The petition for a recall hearing was filed by John Veltri, of Placitas, Nov. 22. In his petition, Veltri claims Bruch violated her oath of office on multiple occasions:

• Sept. 13, “Bruch walked out ofa meeting, refusing to affirm support for the New Mexico Constitution … right to referendum,” saying it was a refusal to represent the constituents who elected her;

• On Nov. 18, 22, the petition claims, Bruch voted to approve a canvass of election in which “the Bureau of Election reported the absentee ballot count was inaccurate and voted to approve the canvass with a known error.” It also states that on multiple occasions prior to the canvass vote, “the commission was informed the eletion system was not certified according to state statute but voted to approve and inaccurate canvass;

• The petitition also referenced the ordinance banning the feeding of wild horses in the county, stating that on March 22, it was voted down on a 3-2 vote with Bruch voting in favor of the ban. “On April 12, 2023, the same ordinance was placed back on the county agenda without prior public notice,” it states. “The ordinance was not attached/published as required for the public prior to being voted on again.
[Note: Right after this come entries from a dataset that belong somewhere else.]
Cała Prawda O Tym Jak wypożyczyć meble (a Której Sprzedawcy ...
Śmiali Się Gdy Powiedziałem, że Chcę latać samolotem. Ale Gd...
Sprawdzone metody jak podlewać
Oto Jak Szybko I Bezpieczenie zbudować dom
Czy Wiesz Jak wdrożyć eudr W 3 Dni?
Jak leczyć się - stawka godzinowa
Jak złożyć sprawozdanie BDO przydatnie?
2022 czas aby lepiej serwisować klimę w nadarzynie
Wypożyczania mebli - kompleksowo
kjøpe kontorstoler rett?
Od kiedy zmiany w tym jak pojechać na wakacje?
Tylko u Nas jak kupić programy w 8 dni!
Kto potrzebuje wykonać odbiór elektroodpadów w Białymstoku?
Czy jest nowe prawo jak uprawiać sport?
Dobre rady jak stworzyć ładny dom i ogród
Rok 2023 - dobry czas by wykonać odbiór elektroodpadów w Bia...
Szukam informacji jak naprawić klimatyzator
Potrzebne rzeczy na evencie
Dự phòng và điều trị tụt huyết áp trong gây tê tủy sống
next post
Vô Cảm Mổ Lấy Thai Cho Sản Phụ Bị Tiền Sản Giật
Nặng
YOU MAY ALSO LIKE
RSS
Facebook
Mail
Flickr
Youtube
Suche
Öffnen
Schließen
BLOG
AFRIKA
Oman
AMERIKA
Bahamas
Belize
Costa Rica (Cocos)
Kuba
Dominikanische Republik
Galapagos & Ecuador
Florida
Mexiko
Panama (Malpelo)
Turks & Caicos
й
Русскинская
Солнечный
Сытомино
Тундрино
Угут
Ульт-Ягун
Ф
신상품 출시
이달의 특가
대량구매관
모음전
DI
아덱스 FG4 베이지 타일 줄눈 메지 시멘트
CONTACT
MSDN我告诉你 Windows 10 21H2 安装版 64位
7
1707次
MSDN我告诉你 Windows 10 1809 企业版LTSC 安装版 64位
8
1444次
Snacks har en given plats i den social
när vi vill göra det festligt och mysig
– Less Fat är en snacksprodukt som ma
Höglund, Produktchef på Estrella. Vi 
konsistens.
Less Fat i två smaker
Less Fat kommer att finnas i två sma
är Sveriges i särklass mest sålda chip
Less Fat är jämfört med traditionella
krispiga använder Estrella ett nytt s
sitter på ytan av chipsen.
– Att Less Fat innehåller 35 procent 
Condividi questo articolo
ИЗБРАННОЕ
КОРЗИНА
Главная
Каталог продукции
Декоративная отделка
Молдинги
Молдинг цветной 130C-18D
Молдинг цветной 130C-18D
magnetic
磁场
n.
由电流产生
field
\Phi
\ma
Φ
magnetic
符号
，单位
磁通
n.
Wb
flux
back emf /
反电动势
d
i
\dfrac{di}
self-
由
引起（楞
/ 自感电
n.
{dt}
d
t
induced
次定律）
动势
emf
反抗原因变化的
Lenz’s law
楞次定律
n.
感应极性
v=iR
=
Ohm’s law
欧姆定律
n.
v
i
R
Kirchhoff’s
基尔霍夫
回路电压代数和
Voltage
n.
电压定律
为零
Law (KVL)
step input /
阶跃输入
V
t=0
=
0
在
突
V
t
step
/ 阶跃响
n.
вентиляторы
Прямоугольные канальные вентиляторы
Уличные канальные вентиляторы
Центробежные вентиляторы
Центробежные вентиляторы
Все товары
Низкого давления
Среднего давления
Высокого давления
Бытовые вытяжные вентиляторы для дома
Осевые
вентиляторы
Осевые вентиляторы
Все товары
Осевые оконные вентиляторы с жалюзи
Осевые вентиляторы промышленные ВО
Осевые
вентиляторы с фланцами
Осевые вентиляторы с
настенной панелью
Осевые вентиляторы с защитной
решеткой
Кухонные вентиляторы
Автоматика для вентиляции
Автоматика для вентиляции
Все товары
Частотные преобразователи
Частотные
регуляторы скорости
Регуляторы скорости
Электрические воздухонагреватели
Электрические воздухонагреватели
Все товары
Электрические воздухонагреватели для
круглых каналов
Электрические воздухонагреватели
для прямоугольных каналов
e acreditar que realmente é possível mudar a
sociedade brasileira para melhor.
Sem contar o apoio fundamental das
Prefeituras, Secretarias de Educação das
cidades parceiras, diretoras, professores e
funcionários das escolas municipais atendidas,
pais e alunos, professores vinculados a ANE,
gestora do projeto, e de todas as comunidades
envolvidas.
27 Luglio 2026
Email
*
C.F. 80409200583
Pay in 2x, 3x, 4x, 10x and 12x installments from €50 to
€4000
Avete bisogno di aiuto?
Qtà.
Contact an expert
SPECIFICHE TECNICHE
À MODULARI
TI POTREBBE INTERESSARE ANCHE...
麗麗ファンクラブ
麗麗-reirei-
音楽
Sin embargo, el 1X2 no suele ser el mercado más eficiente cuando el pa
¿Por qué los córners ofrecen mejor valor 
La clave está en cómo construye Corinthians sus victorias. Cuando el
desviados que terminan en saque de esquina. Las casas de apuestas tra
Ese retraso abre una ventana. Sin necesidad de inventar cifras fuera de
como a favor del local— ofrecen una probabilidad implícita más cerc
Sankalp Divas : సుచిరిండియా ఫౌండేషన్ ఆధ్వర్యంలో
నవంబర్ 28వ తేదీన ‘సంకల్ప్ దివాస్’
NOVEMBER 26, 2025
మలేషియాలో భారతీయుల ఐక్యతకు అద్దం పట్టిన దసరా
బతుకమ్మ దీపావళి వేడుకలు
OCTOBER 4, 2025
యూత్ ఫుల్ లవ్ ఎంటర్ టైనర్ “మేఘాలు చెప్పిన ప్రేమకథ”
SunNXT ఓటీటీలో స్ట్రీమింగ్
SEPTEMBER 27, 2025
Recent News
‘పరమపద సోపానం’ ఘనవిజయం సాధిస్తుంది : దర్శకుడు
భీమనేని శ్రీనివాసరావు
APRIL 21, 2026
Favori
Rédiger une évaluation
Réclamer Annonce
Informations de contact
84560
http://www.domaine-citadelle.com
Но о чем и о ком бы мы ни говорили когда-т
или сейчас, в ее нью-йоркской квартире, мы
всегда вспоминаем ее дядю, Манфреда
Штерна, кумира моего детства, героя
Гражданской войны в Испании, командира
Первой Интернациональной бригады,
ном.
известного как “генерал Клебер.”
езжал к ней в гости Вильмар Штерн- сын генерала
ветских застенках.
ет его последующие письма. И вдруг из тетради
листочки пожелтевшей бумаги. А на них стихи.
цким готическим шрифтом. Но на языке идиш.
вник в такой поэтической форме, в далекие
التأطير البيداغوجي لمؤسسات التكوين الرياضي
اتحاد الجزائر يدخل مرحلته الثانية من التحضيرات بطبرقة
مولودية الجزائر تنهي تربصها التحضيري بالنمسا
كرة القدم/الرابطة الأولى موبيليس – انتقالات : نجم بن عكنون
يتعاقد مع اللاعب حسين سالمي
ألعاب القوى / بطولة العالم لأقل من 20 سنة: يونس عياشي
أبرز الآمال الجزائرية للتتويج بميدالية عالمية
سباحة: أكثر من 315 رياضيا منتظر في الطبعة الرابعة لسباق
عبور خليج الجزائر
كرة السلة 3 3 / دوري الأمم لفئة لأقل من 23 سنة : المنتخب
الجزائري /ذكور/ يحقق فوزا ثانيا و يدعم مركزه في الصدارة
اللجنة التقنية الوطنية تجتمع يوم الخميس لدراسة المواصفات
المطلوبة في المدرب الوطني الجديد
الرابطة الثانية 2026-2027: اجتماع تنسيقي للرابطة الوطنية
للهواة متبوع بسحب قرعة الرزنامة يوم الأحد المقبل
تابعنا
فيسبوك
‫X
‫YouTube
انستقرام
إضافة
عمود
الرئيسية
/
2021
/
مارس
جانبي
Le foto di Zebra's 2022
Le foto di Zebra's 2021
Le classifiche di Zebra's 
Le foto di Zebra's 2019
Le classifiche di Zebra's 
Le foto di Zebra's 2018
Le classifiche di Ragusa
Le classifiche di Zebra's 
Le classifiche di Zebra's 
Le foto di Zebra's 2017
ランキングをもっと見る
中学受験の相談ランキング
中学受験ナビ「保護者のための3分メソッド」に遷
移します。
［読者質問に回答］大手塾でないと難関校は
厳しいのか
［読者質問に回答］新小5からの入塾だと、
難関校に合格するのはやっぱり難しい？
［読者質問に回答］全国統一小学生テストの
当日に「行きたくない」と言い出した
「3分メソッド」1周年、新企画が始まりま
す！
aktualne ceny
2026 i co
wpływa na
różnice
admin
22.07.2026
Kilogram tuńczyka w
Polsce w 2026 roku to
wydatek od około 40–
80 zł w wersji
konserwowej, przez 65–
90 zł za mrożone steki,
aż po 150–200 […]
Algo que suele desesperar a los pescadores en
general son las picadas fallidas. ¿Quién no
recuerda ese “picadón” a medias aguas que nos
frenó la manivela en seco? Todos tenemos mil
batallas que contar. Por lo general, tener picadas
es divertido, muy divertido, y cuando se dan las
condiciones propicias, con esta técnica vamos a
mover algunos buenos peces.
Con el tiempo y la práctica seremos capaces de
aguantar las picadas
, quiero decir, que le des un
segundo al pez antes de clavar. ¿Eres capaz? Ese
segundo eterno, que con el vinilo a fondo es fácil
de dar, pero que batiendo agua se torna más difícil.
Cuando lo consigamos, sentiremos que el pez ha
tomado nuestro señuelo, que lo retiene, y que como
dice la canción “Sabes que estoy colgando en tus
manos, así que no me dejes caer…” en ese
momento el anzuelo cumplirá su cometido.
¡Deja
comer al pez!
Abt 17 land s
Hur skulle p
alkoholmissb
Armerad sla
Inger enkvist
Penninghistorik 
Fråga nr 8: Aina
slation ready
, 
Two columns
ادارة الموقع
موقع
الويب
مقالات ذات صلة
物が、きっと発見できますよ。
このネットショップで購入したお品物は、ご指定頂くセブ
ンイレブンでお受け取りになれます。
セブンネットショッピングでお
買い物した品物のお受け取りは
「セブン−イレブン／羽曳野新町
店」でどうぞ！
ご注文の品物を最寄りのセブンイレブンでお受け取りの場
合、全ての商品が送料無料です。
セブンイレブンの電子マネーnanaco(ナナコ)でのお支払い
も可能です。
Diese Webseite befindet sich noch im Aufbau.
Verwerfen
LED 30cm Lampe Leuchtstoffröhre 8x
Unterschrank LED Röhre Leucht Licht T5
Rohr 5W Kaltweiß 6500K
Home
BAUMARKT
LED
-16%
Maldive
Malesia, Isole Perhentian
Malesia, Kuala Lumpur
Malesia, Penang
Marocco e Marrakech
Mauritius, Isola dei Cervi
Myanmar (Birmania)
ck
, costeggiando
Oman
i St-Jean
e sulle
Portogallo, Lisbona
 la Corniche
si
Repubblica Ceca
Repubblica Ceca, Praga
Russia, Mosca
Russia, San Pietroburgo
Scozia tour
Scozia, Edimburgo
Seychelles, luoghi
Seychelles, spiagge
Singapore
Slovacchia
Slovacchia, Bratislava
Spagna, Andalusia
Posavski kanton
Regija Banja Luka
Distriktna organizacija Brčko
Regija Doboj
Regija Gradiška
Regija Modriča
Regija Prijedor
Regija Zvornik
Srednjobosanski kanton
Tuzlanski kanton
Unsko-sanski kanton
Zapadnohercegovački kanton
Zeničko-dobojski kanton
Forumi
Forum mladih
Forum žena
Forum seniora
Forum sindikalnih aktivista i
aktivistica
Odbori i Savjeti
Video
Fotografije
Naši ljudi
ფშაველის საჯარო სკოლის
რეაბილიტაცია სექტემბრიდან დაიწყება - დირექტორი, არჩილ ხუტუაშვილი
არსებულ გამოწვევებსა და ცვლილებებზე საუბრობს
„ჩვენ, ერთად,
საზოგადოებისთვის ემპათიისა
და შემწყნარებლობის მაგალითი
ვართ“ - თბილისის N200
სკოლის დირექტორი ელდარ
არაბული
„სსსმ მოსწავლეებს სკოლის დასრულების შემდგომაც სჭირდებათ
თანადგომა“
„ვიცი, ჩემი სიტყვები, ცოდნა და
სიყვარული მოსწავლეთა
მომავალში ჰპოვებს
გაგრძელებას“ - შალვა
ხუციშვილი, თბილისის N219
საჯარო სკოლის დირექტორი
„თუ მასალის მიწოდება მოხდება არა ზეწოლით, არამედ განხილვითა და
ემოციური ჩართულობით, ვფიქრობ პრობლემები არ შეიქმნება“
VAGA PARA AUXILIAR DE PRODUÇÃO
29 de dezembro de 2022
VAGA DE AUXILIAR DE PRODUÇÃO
She again voted in favor of the ordinance to codify animal crutly, which violates (state code).

“This is a representation of the violations perpetrated but not inclusive of all violations by Commissioner Bruch, leading to the recall petition,” Veltri’s petition concludes.

Bruch’s current term is set to expire in December 2026.

New Mexico law  allows for “qualified electors” to petition for the recall of elected officials, requiring the petitioner to cite the grounds for the recall “based upon acts or failures to act ocurring during the current term of the officer.” They must also collect signatures numbering at least 25% of the votes collected during the election the official was selected. Those signatures then go to the secretary of state for verification, at which point, if verified, the recall petition will be certified to the governor and placed on a ballot for a special election to be held within 90 days.

“The first step is getting the court to authorize the effort. If the court finds adequate cause for the recall effort, then they can begin to circulate petitions,” a representative from the New Mexico Secretary of State’s Office said. “The district court is required to hold a hearing within 14 days from when the petitioner files.”

The hearing, Veltri said, should be held on or before Dec. 12, as that is when the 14-day window provided by state law closes.

Veltri said if the case does move forward, he would have 90 days to collect 5,008 signatures from District 1. “This is going to be a monumental task to do in 90 days over the holidays, during the winter, while people are traveling,” he said.

Bruch, however, does not think Veltri’s petition will stand, calling it a “political stunt.”

“When first elected to office, I vowed to always vote my conscience. I was elected and re-elected by overwhelming majorities of the voters in District 1,” she said. “This is nothing more than a partisan political stunt. I am confident that the court will dismiss this action for lack of cause.”

Veltri, who says he is an idependent, denied the claim of a partisan stunt. “This is nothing political … I don’t report to any party,” he said. “I don’t care if this would have been a Republican commissioner in my district or a Democratic commission in my district. It just happens that Katherine is in my district, and that’s the only commissioner I can address.

“This is an action I have taken on primarily as myself, a civilian, who has sat in the chamber twice a month for 22 months, and I’ve witnessed the violations that I’m citing,” he added.

The hearing has been assigned to Judge Christopher Perez, though no date is indicated in court records.